You are 14 days into the Healthy Steps ONE HUNDRED MILE CHALLENGE!!

Last week:

Week 2 was completed, therefore ,98000 steps / 50 miles walked.

This week: February 27 – March 5

Now we are transitioning from (February’s) American Heart Month to (March’s) National Nutrition Month.

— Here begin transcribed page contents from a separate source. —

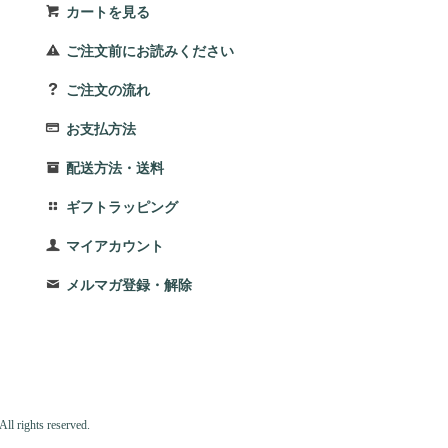
カートを見る
ご注文前にお読みください
ご注文の流れ
お支払方法
配送方法・送料
ギフトラッピング
マイアカウント
メルマガ登録・解除
ll rights reserved.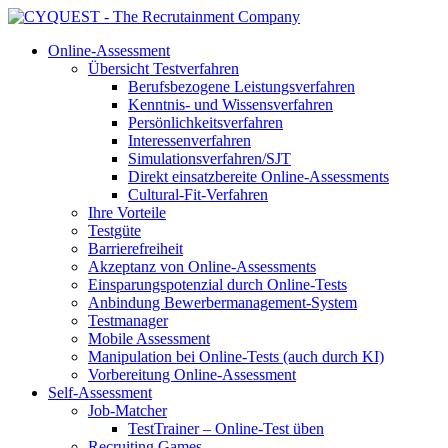
Online-Assessment
Übersicht Testverfahren
Berufsbezogene Leistungsverfahren
Kenntnis- und Wissensverfahren
Persönlichkeitsverfahren
Interessenverfahren
Simulationsverfahren/SJT
Direkt einsatzbereite Online-Assessments
Cultural-Fit-Verfahren
Ihre Vorteile
Testgüte
Barrierefreiheit
Akzeptanz von Online-Assessments
Einsparungspotenzial durch Online-Tests
Anbindung Bewerbermanagement-System
Testmanager
Mobile Assessment
Manipulation bei Online-Tests (auch durch KI)
Vorbereitung Online-Assessment
Self-Assessment
Job-Matcher
TestTrainer – Online-Test üben
Recruiting Games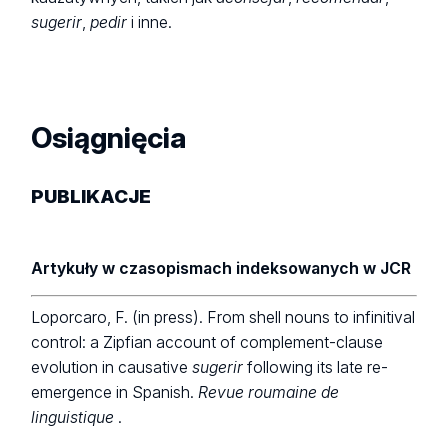
sugerir
,
pedir
i inne.
Osiągnięcia
PUBLIKACJE
Artykuły w czasopismach indeksowanych w JCR
Loporcaro, F. (in press). From shell nouns to infinitival
control: a Zipfian account of complement-clause
evolution in causative
sugerir
following its late re-
emergence in Spanish.
Revue roumaine de
linguistique
.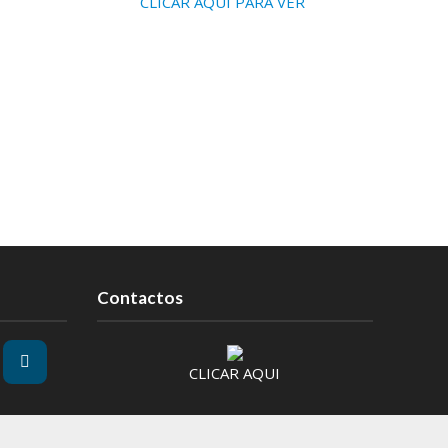
CLICAR AQUI PARA VER
Contactos
CLICAR AQUI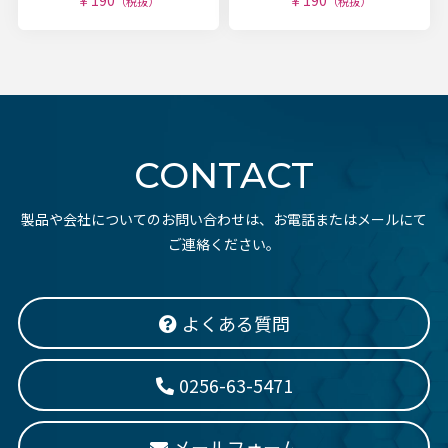
￥190
￥190
（税抜）
（税抜）
CONTACT
製品や会社についてのお問い合わせは、お電話またはメールにて
ご連絡ください。
よくある質問
0256-63-5471
メールフォーム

Five-a-Day, become 10-a-day as scientist urge people to eat more produce:

Studies show that people who consumed 10 servings of fruit and vegetables had significantly reduced complications from heart disease, stroke and cancer. For more on this study, see the report from The Telegraph, “Eat 10 fruit and veg a day for a longer life, not five”.

Power Smoothie

6 servings of fruits and vegetables per smoothie

**please choose fruits and vegetables from our Healthy Steps recommended list**

2 cups of greens

  • spinach
  • kale
  • bok choy
  • collards
  • romaine

1 cup fruit

  • mango
  • berries
  • apple
  • pear
  • melon

1 cup liquid

  • almond milk
  • coconut milk

Add protein

  • 1 scoop protein powder
  • 1/3 c. plain greek yogurt, no added sugar
  • 1 Tbs. nut butter

Directions:

In a blender pitcher add you choice of items: 2 cups greens, 1 cup fruit, 1 cup liquid, one protein.

Blend and enjoy!

(You may add a drizzle of honey if you need to punch up the sweetness)

(Approx. 200 calories)

**For those with diabetes, please speak with your dietitian on how to include into your meal plan.